PROVIDED RECORDS>

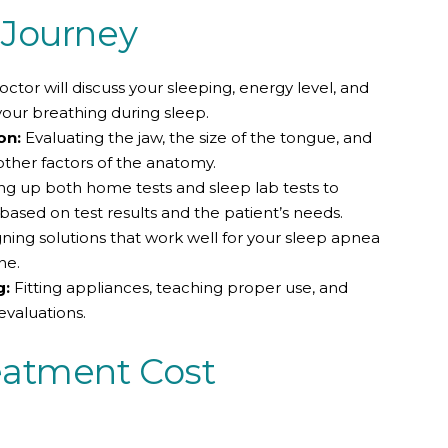
 Journey
ctor will discuss your sleeping, energy level, and
your breathing during sleep.
on:
Evaluating the jaw, the size of the tongue, and
other factors of the anatomy.
ng up both home tests and sleep lab tests to
ased on test results and the patient’s needs.
ning solutions that work well for your sleep apnea
ne.
g:
Fitting appliances, teaching proper use, and
evaluations.
eatment Cost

EXERCISE GOAL>
Please reproduce the listing word for word, but only from the line that contains "other factors of the anatomy." to its last line, inclusive.

ANSWER TO THE PROBLEM>
other factors of the anatomy.
ng up both home tests and sleep lab tests to
ased on test results and the patient’s needs.
ning solutions that work well for your sleep apnea
ne.
g:
Fitting appliances, teaching proper use, and
evaluations.
eatment Cost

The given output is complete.